Search code examples
sqlarraysstringgoogle-bigqueryconcatenation

Big Query SQL concatenating or linking values in piped strings or arrays of strings


I have two fields in a big BQ table. Both fields are strings. Both strings are formatted to represent several values separated by pipes, the same number of values in each string. I need to associate each value in the first set with each value in the second set.
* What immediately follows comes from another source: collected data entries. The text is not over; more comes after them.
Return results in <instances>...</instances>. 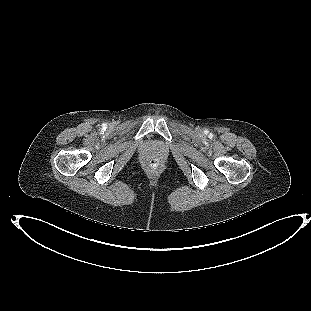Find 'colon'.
Returning <instances> with one entry per match:
<instances>
[{"label":"colon","mask_w":311,"mask_h":311,"mask_svg":"<svg viewBox=\"0 0 311 311\" xmlns=\"http://www.w3.org/2000/svg\"><path fill=\"white\" fill-rule=\"evenodd\" d=\"M160 165H161V161L159 160V159H151L150 161H149V167H150V169H157V168H159L160 167Z\"/></svg>","instance_id":"obj_1"}]
</instances>
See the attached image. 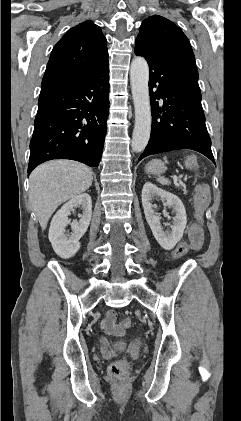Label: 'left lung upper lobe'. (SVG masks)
I'll list each match as a JSON object with an SVG mask.
<instances>
[{
    "mask_svg": "<svg viewBox=\"0 0 241 421\" xmlns=\"http://www.w3.org/2000/svg\"><path fill=\"white\" fill-rule=\"evenodd\" d=\"M136 41L158 53L183 56L195 62L193 50L185 34L162 16L153 15L145 19Z\"/></svg>",
    "mask_w": 241,
    "mask_h": 421,
    "instance_id": "5c2ea615",
    "label": "left lung upper lobe"
}]
</instances>
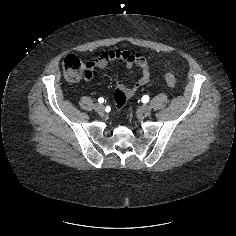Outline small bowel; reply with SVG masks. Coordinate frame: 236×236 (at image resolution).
Segmentation results:
<instances>
[{
    "instance_id": "obj_1",
    "label": "small bowel",
    "mask_w": 236,
    "mask_h": 236,
    "mask_svg": "<svg viewBox=\"0 0 236 236\" xmlns=\"http://www.w3.org/2000/svg\"><path fill=\"white\" fill-rule=\"evenodd\" d=\"M115 60H122L125 62L127 68L138 67L141 71L140 75L133 81L130 86H126L120 80L115 82V93L117 91H121L122 93H124L127 100L128 98L132 97L141 86L145 85L149 81L150 73L148 60L145 55L139 52H132L129 50H107L102 52L95 59L88 61L87 65L93 72L97 69H104L109 62ZM115 105L117 109L122 108L116 103V101Z\"/></svg>"
}]
</instances>
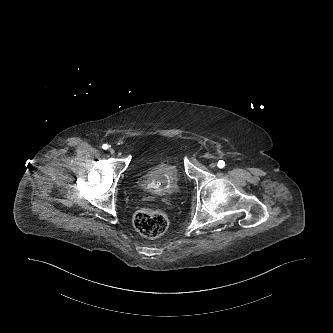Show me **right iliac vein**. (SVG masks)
<instances>
[{
  "mask_svg": "<svg viewBox=\"0 0 333 333\" xmlns=\"http://www.w3.org/2000/svg\"><path fill=\"white\" fill-rule=\"evenodd\" d=\"M109 152H110L111 154H114V153H115V150H114L113 148H110V149H109Z\"/></svg>",
  "mask_w": 333,
  "mask_h": 333,
  "instance_id": "obj_1",
  "label": "right iliac vein"
}]
</instances>
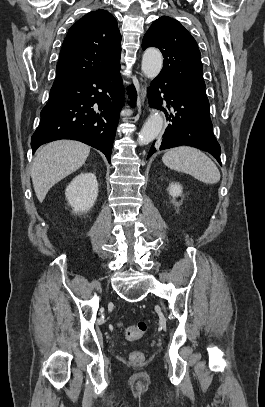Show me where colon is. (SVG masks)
<instances>
[{"label": "colon", "instance_id": "5ec220e1", "mask_svg": "<svg viewBox=\"0 0 265 407\" xmlns=\"http://www.w3.org/2000/svg\"><path fill=\"white\" fill-rule=\"evenodd\" d=\"M124 335L128 340L135 341L141 339L147 331V323L145 321H139L133 325H124L121 323ZM130 360L134 362H142L144 355L141 351H133L129 355Z\"/></svg>", "mask_w": 265, "mask_h": 407}]
</instances>
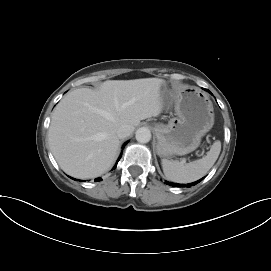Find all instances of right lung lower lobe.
<instances>
[{
  "mask_svg": "<svg viewBox=\"0 0 271 271\" xmlns=\"http://www.w3.org/2000/svg\"><path fill=\"white\" fill-rule=\"evenodd\" d=\"M125 144H127V142H126ZM125 144L123 145V147L125 146ZM121 156H122V154L119 156V158H118V160H117V162H116V165L113 167V169L116 168L117 163H118V161L120 160ZM101 180H102L101 178H96V179H95V181H101Z\"/></svg>",
  "mask_w": 271,
  "mask_h": 271,
  "instance_id": "right-lung-lower-lobe-1",
  "label": "right lung lower lobe"
}]
</instances>
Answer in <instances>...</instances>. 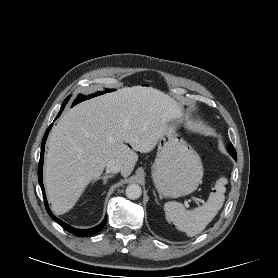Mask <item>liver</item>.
Segmentation results:
<instances>
[{"label":"liver","instance_id":"obj_1","mask_svg":"<svg viewBox=\"0 0 278 278\" xmlns=\"http://www.w3.org/2000/svg\"><path fill=\"white\" fill-rule=\"evenodd\" d=\"M180 114L173 98L143 86L124 87L69 109L47 142L44 182L55 213L71 210L109 161L120 162L121 175L129 176L138 160L136 151H152Z\"/></svg>","mask_w":278,"mask_h":278}]
</instances>
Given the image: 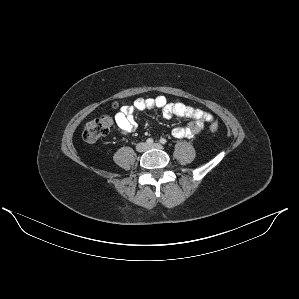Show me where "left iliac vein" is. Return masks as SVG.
<instances>
[{"label":"left iliac vein","mask_w":299,"mask_h":299,"mask_svg":"<svg viewBox=\"0 0 299 299\" xmlns=\"http://www.w3.org/2000/svg\"><path fill=\"white\" fill-rule=\"evenodd\" d=\"M153 148H155V149H163V146L161 144H159V143H154V144H151V145L147 146V149H153Z\"/></svg>","instance_id":"left-iliac-vein-1"}]
</instances>
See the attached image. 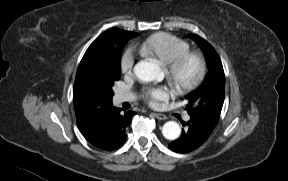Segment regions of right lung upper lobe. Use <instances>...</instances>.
Returning <instances> with one entry per match:
<instances>
[{
	"mask_svg": "<svg viewBox=\"0 0 288 181\" xmlns=\"http://www.w3.org/2000/svg\"><path fill=\"white\" fill-rule=\"evenodd\" d=\"M116 34L129 39L138 35L118 28H111L100 35L84 54L73 88L77 125L87 141L98 148H105L113 135L111 123L115 107L112 98L90 79V72L99 61L103 45Z\"/></svg>",
	"mask_w": 288,
	"mask_h": 181,
	"instance_id": "obj_1",
	"label": "right lung upper lobe"
}]
</instances>
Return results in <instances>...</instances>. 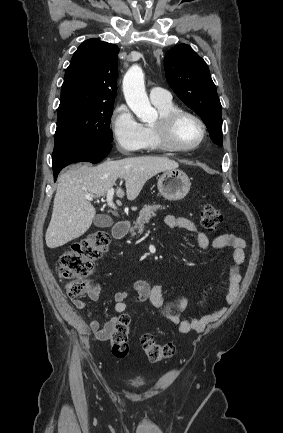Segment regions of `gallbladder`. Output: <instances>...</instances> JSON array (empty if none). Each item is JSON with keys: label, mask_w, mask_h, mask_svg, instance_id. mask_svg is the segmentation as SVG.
Segmentation results:
<instances>
[{"label": "gallbladder", "mask_w": 283, "mask_h": 433, "mask_svg": "<svg viewBox=\"0 0 283 433\" xmlns=\"http://www.w3.org/2000/svg\"><path fill=\"white\" fill-rule=\"evenodd\" d=\"M93 221L96 227H112L113 225L111 217H107V214H96V217L93 219Z\"/></svg>", "instance_id": "bac80fb5"}]
</instances>
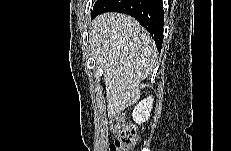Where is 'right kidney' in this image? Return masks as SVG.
<instances>
[{
  "instance_id": "ca27d5eb",
  "label": "right kidney",
  "mask_w": 231,
  "mask_h": 151,
  "mask_svg": "<svg viewBox=\"0 0 231 151\" xmlns=\"http://www.w3.org/2000/svg\"><path fill=\"white\" fill-rule=\"evenodd\" d=\"M153 106V98L147 97L134 108L132 117L135 123L141 124L148 120Z\"/></svg>"
}]
</instances>
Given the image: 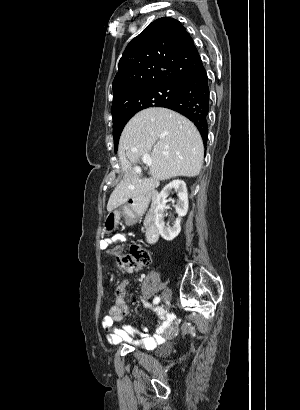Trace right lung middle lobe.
Masks as SVG:
<instances>
[{
    "label": "right lung middle lobe",
    "instance_id": "dd1d6c3e",
    "mask_svg": "<svg viewBox=\"0 0 300 410\" xmlns=\"http://www.w3.org/2000/svg\"><path fill=\"white\" fill-rule=\"evenodd\" d=\"M182 85H163L150 89H145L136 92L127 103V107L123 110V114L118 117H113V137L115 143V152L117 151L119 137L121 132L129 121L138 111L157 106L169 102L181 89Z\"/></svg>",
    "mask_w": 300,
    "mask_h": 410
}]
</instances>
For example:

id   names     nums

x    "a|b|c"   "3|9|5"
y    "d"       "1"
z    "e|f"     "4|7"

I need to come out with a result like:

x,a,3
x,b,9
x,c,5
y,d,1
z,e,4
z,f,7

The second input string is a sequence of numbers but I don't mind if this comes out as numeric or string (I'll figure out the casting).
Seems obvious I need to use split() at some point can convert the strings to arrays, but how can I concatenate the arrays from left to right rather than lenght-wise?
I know I can use a double unnest with an index and select only where the indexes are equal, however I don't want to use this method because it makes the already large input table massive (before selecting the equal indexes).
Thanks for any thoughts!


Solution

  • Here is one method that generates a series of subscripts and uses arrays to extract the values:

    select id, split(names, '|')[safe_ordinal(n)] as names, 
           split(nums, '|')[safe_ordinal(n)] as nums
    from (select 'x' as id, 'a|b|c' as names, '3|9|5' as nums union all
          select 'y', 'd', '1' union all
          select 'z', 'e|f', '4|7'
         ) t cross join
         unnest(generate_array(1, array_length(split(names, '|')))) as n;
    

    This uses the length of names to determine how many values there are.